Note: Our p-values for GARCH and volatility forecasts tend to be much lower than our ARMA/ARIMA return and price forecasts. In particular, here we have all p-values of less than 0.05, except for alpha(2), indicating overall a much better model performance. In practice, in financial markets, it’s easier to forecast volatility than it is to forecast returns or prices. (After all, if we could very easily predict returns, we’d all be rich!)

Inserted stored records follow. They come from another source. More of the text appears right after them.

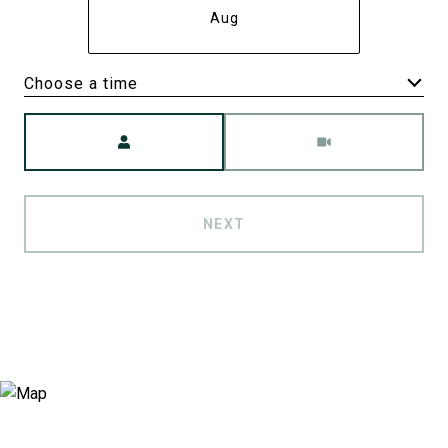
Aug
Choose a time
Meeting Type
NEXT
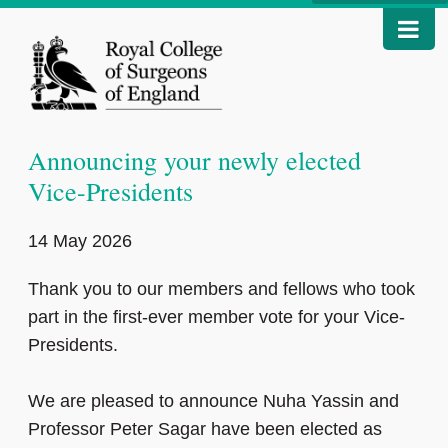
Announcing your newly elected
Vice-Presidents
14 May 2026
Thank you to our members and fellows who took
part in the first‑ever member vote for your Vice-
Presidents.
We are pleased to announce Nuha Yassin and
Professor Peter Sagar have been elected as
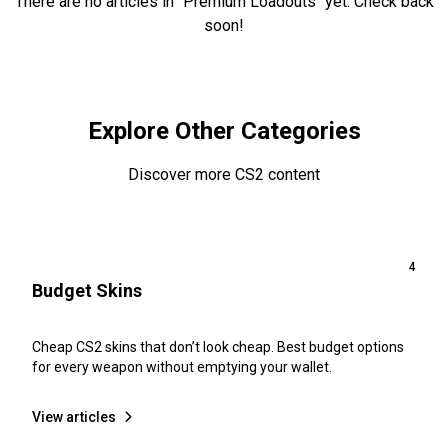
There are no articles in "Premium Loadouts" yet. Check back
soon!
Browse All Articles
Explore Other Categories
Discover more CS2 content
4
Budget Skins
Cheap CS2 skins that don’t look cheap. Best budget options
for every weapon without emptying your wallet.
View articles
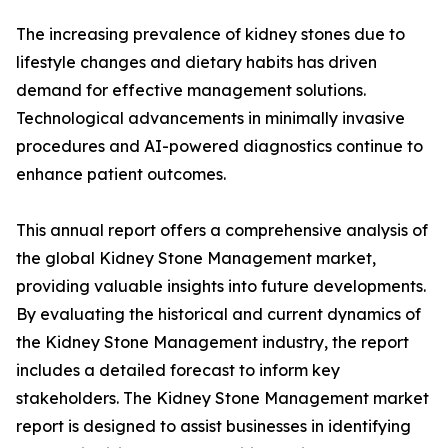
The increasing prevalence of kidney stones due to
lifestyle changes and dietary habits has driven
demand for effective management solutions.
Technological advancements in minimally invasive
procedures and AI-powered diagnostics continue to
enhance patient outcomes.
This annual report offers a comprehensive analysis of
the global Kidney Stone Management market,
providing valuable insights into future developments.
By evaluating the historical and current dynamics of
the Kidney Stone Management industry, the report
includes a detailed forecast to inform key
stakeholders. The Kidney Stone Management market
report is designed to assist businesses in identifying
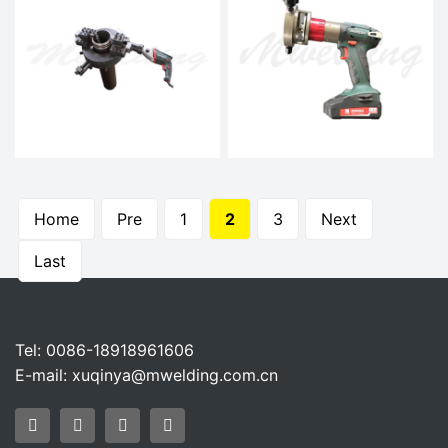
Home
Pre
1
2
3
Next
Last
Tel: 0086-18918961606
E-mail:
xuqinya@mwelding.com.cn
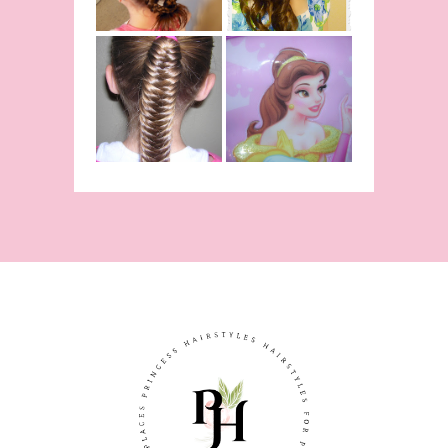
Inspired
Belle
Hairstyle
Fishtail
From Disney's
/Fishbone
Beauty and
Braid Video
The Beast!
(Halloween)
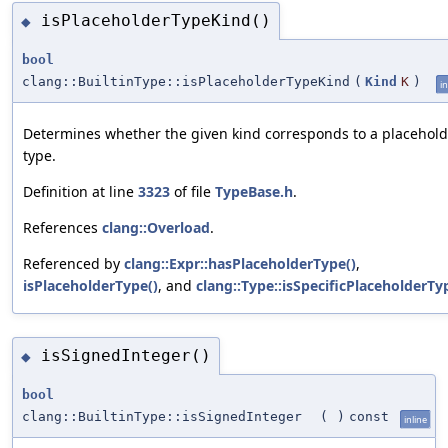
isPlaceholderTypeKind()
◆
bool
clang::BuiltinType::isPlaceholderTypeKind
(
Kind
K
)
in
Determines whether the given kind corresponds to a placehold
type.
Definition at line
3323
of file
TypeBase.h
.
References
clang::Overload
.
Referenced by
clang::Expr::hasPlaceholderType()
,
isPlaceholderType()
, and
clang::Type::isSpecificPlaceholderTy
isSignedInteger()
◆
bool
clang::BuiltinType::isSignedInteger
(
)
const
inline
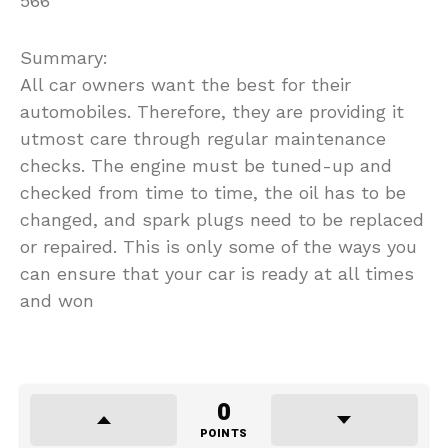
566
Summary:
All car owners want the best for their
automobiles. Therefore, they are providing it
utmost care through regular maintenance
checks. The engine must be tuned-up and
checked from time to time, the oil has to be
changed, and spark plugs need to be replaced
or repaired. This is only some of the ways you
can ensure that your car is ready at all times
and won
0
POINTS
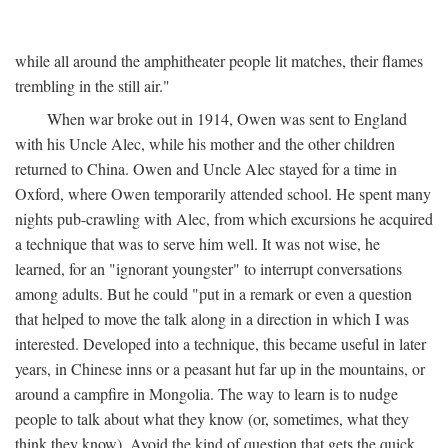
while all around the amphitheater people lit matches, their flames
trembling in the still air."
When war broke out in 1914, Owen was sent to England
with his Uncle Alec, while his mother and the other children
returned to China. Owen and Uncle Alec stayed for a time in
Oxford, where Owen temporarily attended school. He spent many
nights pub-crawling with Alec, from which excursions he acquired
a technique that was to serve him well. It was not wise, he
learned, for an "ignorant youngster" to interrupt conversations
among adults. But he could "put in a remark or even a question
that helped to move the talk along in a direction in which I was
interested. Developed into a technique, this became useful in later
years, in Chinese inns or a peasant hut far up in the mountains, or
around a campfire in Mongolia. The way to learn is to nudge
people to talk about what they know (or, sometimes, what they
think they know). Avoid the kind of question that gets the quick,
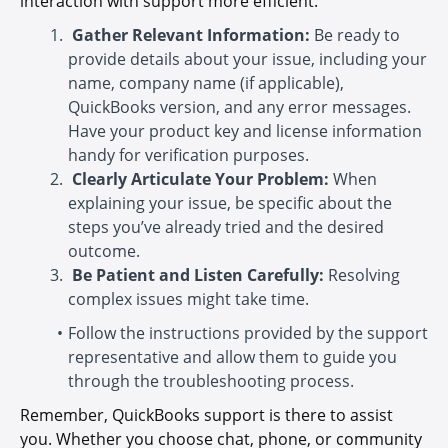
interaction with support more efficient:
Gather Relevant Information:
Be ready to
provide details about your issue, including your
name, company name (if applicable),
QuickBooks version, and any error messages.
Have your product key and license information
handy for verification purposes.
Clearly Articulate Your Problem:
When
explaining your issue, be specific about the
steps you’ve already tried and the desired
outcome.
Be Patient and Listen Carefully:
Resolving
complex issues might take time.
Follow the instructions provided by the support
representative and allow them to guide you
through the troubleshooting process.
Remember, QuickBooks support is there to assist
you. Whether you choose chat, phone, or community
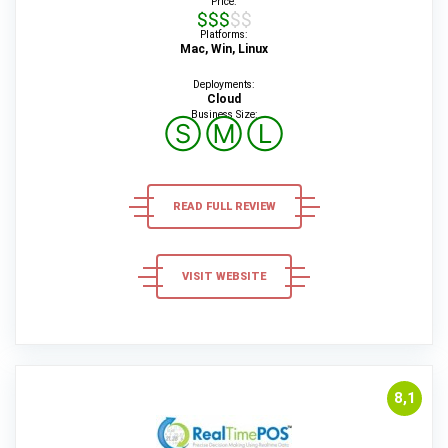
Price:
$$$$$
Platforms:
Mac, Win, Linux
Deployments:
Cloud
Business Size:
Ⓢ
Ⓜ
Ⓛ
READ FULL REVIEW
VISIT WEBSITE
8,1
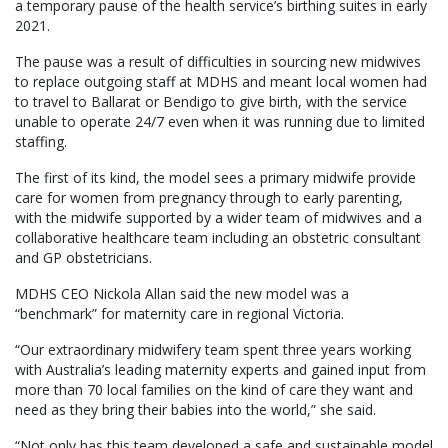
a temporary pause of the health service’s birthing suites in early
2021.
The pause was a result of difficulties in sourcing new midwives
to replace outgoing staff at MDHS and meant local women had
to travel to Ballarat or Bendigo to give birth, with the service
unable to operate 24/7 even when it was running due to limited
staffing.
The first of its kind, the model sees a primary midwife provide
care for women from pregnancy through to early parenting,
with the midwife supported by a wider team of midwives and a
collaborative healthcare team including an obstetric consultant
and GP obstetricians.
MDHS CEO Nickola Allan said the new model was a
“benchmark” for maternity care in regional Victoria.
“Our extraordinary midwifery team spent three years working
with Australia’s leading maternity experts and gained input from
more than 70 local families on the kind of care they want and
need as they bring their babies into the world,” she said.
“Not only has this team developed a safe and sustainable model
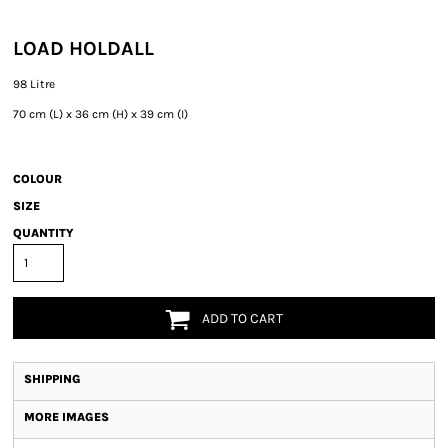
LOAD HOLDALL
98 Litre
70 cm (L) x 36 cm (H) x 39 cm (I)
COLOUR
SIZE
QUANTITY
ADD TO CART
SHIPPING
MORE IMAGES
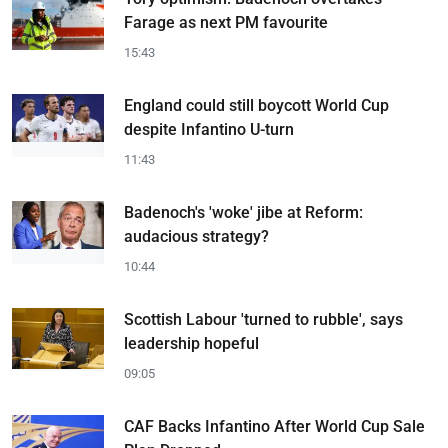
Farage as next PM favourite
15:43
England could still boycott World Cup
despite Infantino U-turn
11:43
Badenoch's 'woke' jibe at Reform:
audacious strategy?
10:44
Scottish Labour 'turned to rubble', says
leadership hopeful
09:05
CAF Backs Infantino After World Cup Sale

# Find the last day of the dataset
last_day = returns.index.max().strftime('%Y-%m-%d')
last_day
'2020-06-04'
# Create a 5 day forecast of volatility
forecast_horizon = 5

# Start the forecast using the last_day calculated above
forecasts = res.forecast(start='2020-06-04', horizon=forecast_horizon, reindex=False)
forecasts
<arch.univariate.base.ARCHModelForecast at 0x1f995aa9bb0>
# Annualize the forecast
intermediate = np.sqrt(forecasts.variance.dropna() * 252)
intermediate.head()
h.1 h.2 h.3 h.4 h.5
Date
2020-06-04 12.566029 12.573718 12.581301 12.588778 12.596153
# Transpose the forecast so that it is easier to plot
final = intermediate.dropna().T
final.head()
Date 2020-06-04
h.1 12.566029
h.2 12.573718
h.3 12.581301
h.4 12.588778
h.5 12.596153
# Plot the final forecast
final.plot(title="5 Day Forecast of Volatility")
<AxesSubplot:title={'center':'5 Day Forecast of Volatility'}>

image

Question: What does the model forecast will happen to volatility in the near term?

Answer:

The model indicates that the volatility will increase in the near term. The five day forecast clearly shows the increase from h1 to h5.


Conclusions

Based on your time series analysis, would you buy the yen now?

Answer:

The volatility of the Yen indicated by the GARCH model indicates that purchasing the yen now would not be a wise investment option.

Is the risk of the yen expected to increase or decrease?

Answer:

The volatility of the Yen predicts that the risk associated with the Yen is on the rise. However, it should be noted that this only a short term conclusion. In the future the risk may vary upwards or downwards depending on a variety of factors.

Based on the model evaluation, would you feel confident in using these models for trading?

Answer:

The fit of a model should be determined by p-value >α. These models have shown that they are not a good fit, and would therefore require further modifications and calibrations to be fit for trading purposes. They could be tweaked, and over time may be suitable. But at the present time these p-values indicate that the models are not a good fit- and therefore not suitable for trading purposes.